I've started feeding my dog Spring Meadows patties mixed with his 6 fish Orijen dog food, plus some fish oil. Since then I've started noticing yellow pieces in his feces, corn colored but not corn. They almost look like fat or bile deposits. He is also having a hard time defecating and seems a little lethargic.


----------



## SkoobyDoo (Oct 7, 2014)

Don't feed raw in the same meal as kibble!
Feed them at separate meals and see if that work


----------



## llombardo (Dec 11, 2011)

I noticed this with my golden. It was a hard rubbed toy that he chewed to pieces and every piece came out in his poop. I was wondering where that you went....


----------



## charger (Jan 29, 2008)

I know it's not a toy that's chewed up. It's squishy and smear able. 
It looks like excess fat or bile.


----------



## DutchKarin (Nov 23, 2013)

Sure it isn't tapeworm? Google for pics


----------



## charger (Jan 29, 2008)

From what I see those would be white and small. These are fairly big pieces in his poop. They almost look like flattened Kraft dinner but are easily squished. I think it might be fat from the raw food. Maybe too much fat in them
https://www.springmeadowsnaturalpet...w-foods/raw-meat-patties/lamb-nutrition-facts

https://www.springmeadowsnaturalpetfood.com/index.php/raw-foods/raw-meat-patties/bison-beef-blend

I'll try and post some pics. I can't afford the vet till Saturday for a stool test, and in the meantime I'm worried sick about him.


----------



## charger (Jan 29, 2008)

i received an e-mail from Spring Meadows, and they said it's probably undigested pieces of bone.
I doubt that's what it is, bone pieces would be hard and not smear-able, and would not not be yellow/orange.


----------



## Aimeanda (Aug 14, 2014)

I feed my dog raw and occasionally if I feed him too much bone it will show up in his poop as yellow. I never tried to squish it, but it never appeared very hard. I wouldn't discount that what you're seeing could be partially digested bone.


----------



## charger (Jan 29, 2008)

Aimeanda said:


> I feed my dog raw and occasionally if I feed him too much bone it will show up in his poop as yellow. I never tried to squish it, but it never appeared very hard. I wouldn't discount that what you're seeing could be partially digested bone.


Thanks.
Did your dog have issues trying to pass the stool? My boy seems to feeling a little sick and his nose is warm.


----------



## Aimeanda (Aug 14, 2014)

Sometimes it would take a little more work. If he really ate a lot of bone, his poop would be yellow and crumbly. 

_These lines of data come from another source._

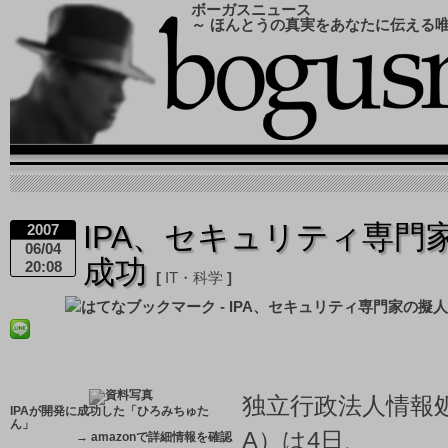
ボーガスニュース
～ ほんとうの真実をあなたに伝える
IPA、セキュリティ専門
2007
06/04
成功
20:08
IT・科学
独立行政法人情報処
IPAが開発に成功した「ひろみちゅた
ん」
A）は4日、
→
amazonで詳細情報を確認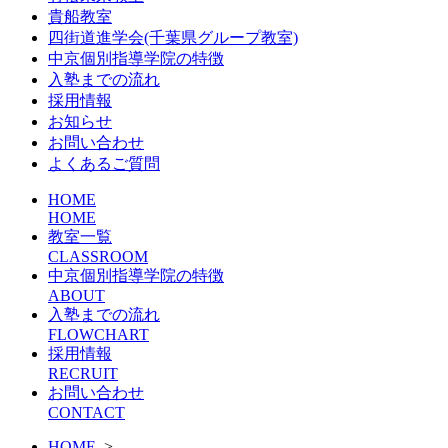
貴船教室
四街道進学会(千葉県グループ教室)
中京個別指導学院の特徴
入塾までの流れ
採用情報
お知らせ
お問い合わせ
よくあるご質問
HOME
HOME
教室一覧
CLASSROOM
中京個別指導学院の特徴
ABOUT
入塾までの流れ
FLOWCHART
採用情報
RECRUIT
お問い合わせ
CONTACT
HOME
>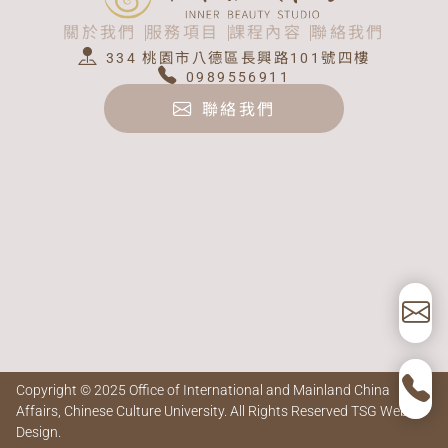
關於我們
服務項目
課程內容
聯絡我們
334 桃園市八德區長興路101號四樓
0989556911
聯絡我們
Copyright © 2025 Office of International and Mainland China
Affairs, Chinese Culture University. All Rights Reserved
TSG Web
Design
.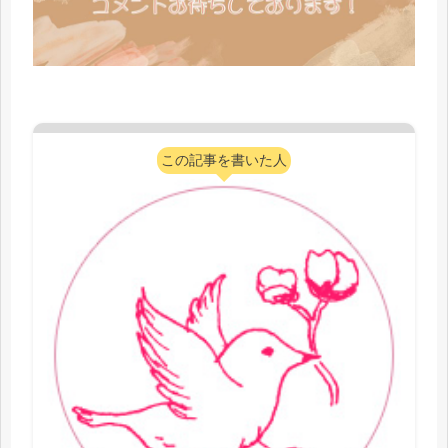
この記事を書いた人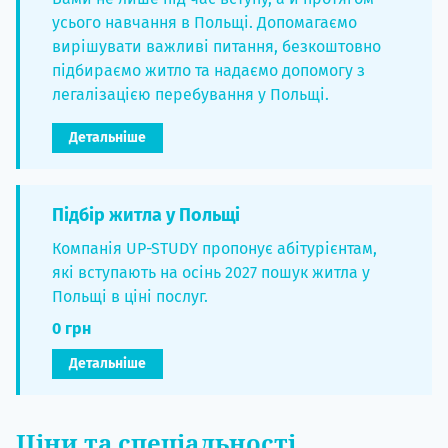
усього навчання в Польщі. Допомагаємо
вирішувати важливі питання, безкоштовно
підбираємо житло та надаємо допомогу з
легалізацією перебування у Польщі.
Детальніше
Підбір житла у Польщі
Компанія UP-STUDY пропонує абітурієнтам,
які вступають на осінь 2027 пошук житла у
Польщі в ціні послуг.
0 грн
Детальніше
Ціни та спеціальності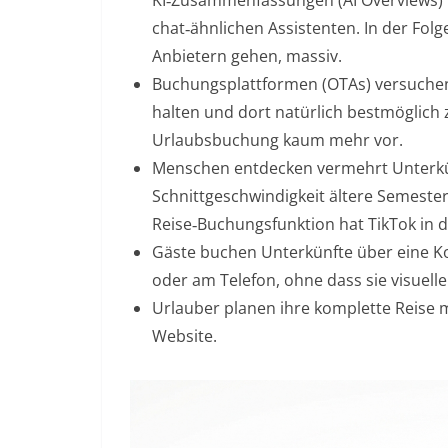
chat‑ähnlichen Assistenten. In der Folg
Anbietern gehen, massiv.
Buchungsplattformen (OTAs) versuchen m
halten und dort natürlich bestmöglic
Urlaubsbuchung kaum mehr vor.
Menschen entdecken vermehrt Unterkün
Schnittgeschwindigkeit ältere Semest
Reise‑Buchungsfunktion hat TikTok in d
Gäste buchen Unterkünfte über eine Kon
oder am Telefon, ohne dass sie visuell
Urlauber planen ihre komplette Reise 
Website.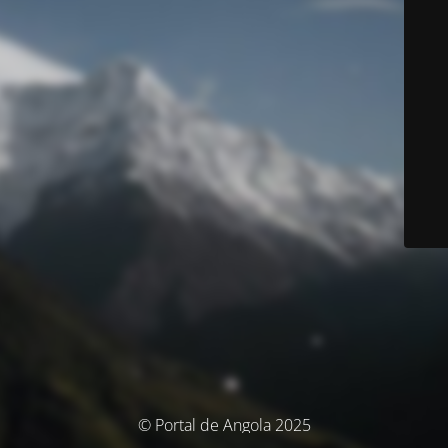
© Portal de Angola 2025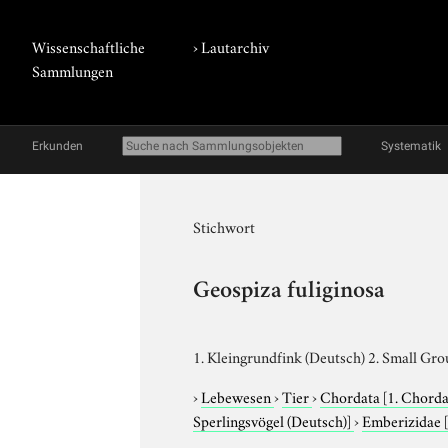
Wissenschaftliche
›
Lautarchiv
Sammlungen
Erkunden
Systematik
Stichwort
Geospiza fuliginosa
1. Kleingrundfink (Deutsch) 2. Small Gro
›
Lebewesen
›
Tier
›
Chordata
[1. Chorda
Sperlingsvögel (Deutsch)]
›
Emberizidae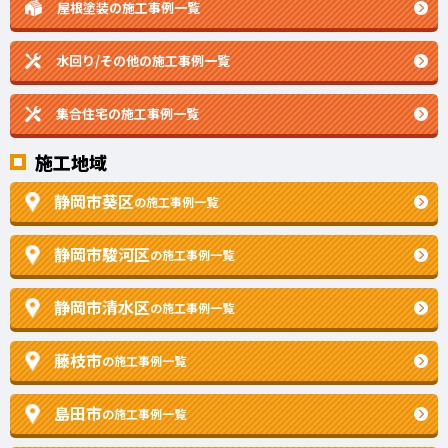
屋根塗装の施工事例一覧
水回り/その他の施工事例一覧
集合住宅の施工事例一覧
施工地域
静岡市葵区
の施工事例一覧
静岡市駿河区
の施工事例一覧
静岡市清水区
の施工事例一覧
藤枝市
の施工事例一覧
島田市
の施工事例一覧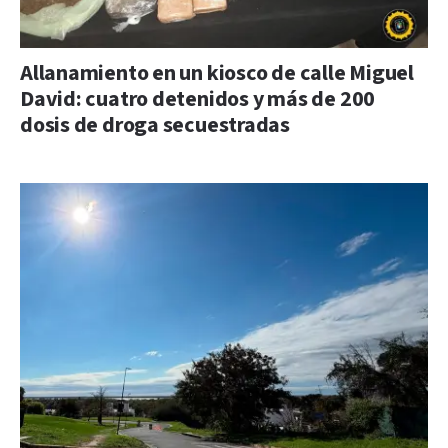
Allanamiento en un kiosco de calle Miguel
David: cuatro detenidos y más de 200
dosis de droga secuestradas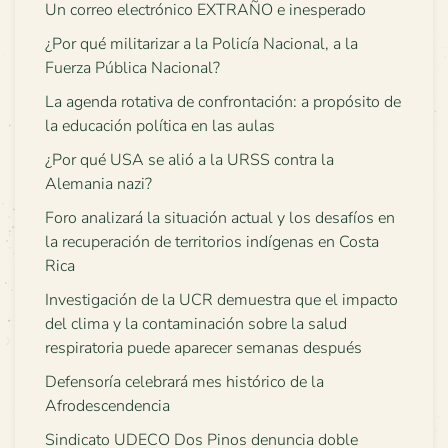
Un correo electrónico EXTRAÑO e inesperado
¿Por qué militarizar a la Policía Nacional, a la
Fuerza Pública Nacional?
La agenda rotativa de confrontación: a propósito de
la educación política en las aulas
¿Por qué USA se alió a la URSS contra la
Alemania nazi?
Foro analizará la situación actual y los desafíos en
la recuperación de territorios indígenas en Costa
Rica
Investigación de la UCR demuestra que el impacto
del clima y la contaminación sobre la salud
respiratoria puede aparecer semanas después
Defensoría celebrará mes histórico de la
Afrodescendencia
Sindicato UDECO Dos Pinos denuncia doble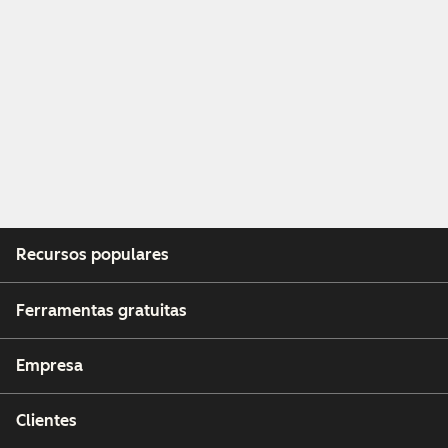
Recursos populares
Ferramentas gratuitas
Empresa
Clientes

A warm nose doesn't necessarily mean your dog is sick. What else makes him seem sick? Is he still eating and peeing and pooping? Has he thrown up? Is he lethargic? Has he had diarrhea?


----------



## charger (Jan 29, 2008)

Aimeanda said:


> Sometimes it would take a little more work. If he really ate a lot of bone, his poop would be yellow and crumbly.
> 
> A warm nose doesn't necessarily mean your dog is sick. What else makes him seem sick? Is he still eating and peeing and pooping? Has he thrown up? Is he lethargic? Has he had diarrhea?


Seems lethargic ,mind you he is 10 years old, constantly trying to defecate, sometimes nothing comes out. When he does defecate it is only a small amount. He is restless at night, pants and rapid breathing sometimes. He is still playful and eats and drinks normally. No vomiting but sometimes he looks like he is nauseous.


----------



## Traveler's Mom (Sep 24, 2012)

He may have an enlarged prostate. When he does poop, is it more ribbon like rather than round? If so, his prostate could be the problem but that wouldn't explain the yellow bits.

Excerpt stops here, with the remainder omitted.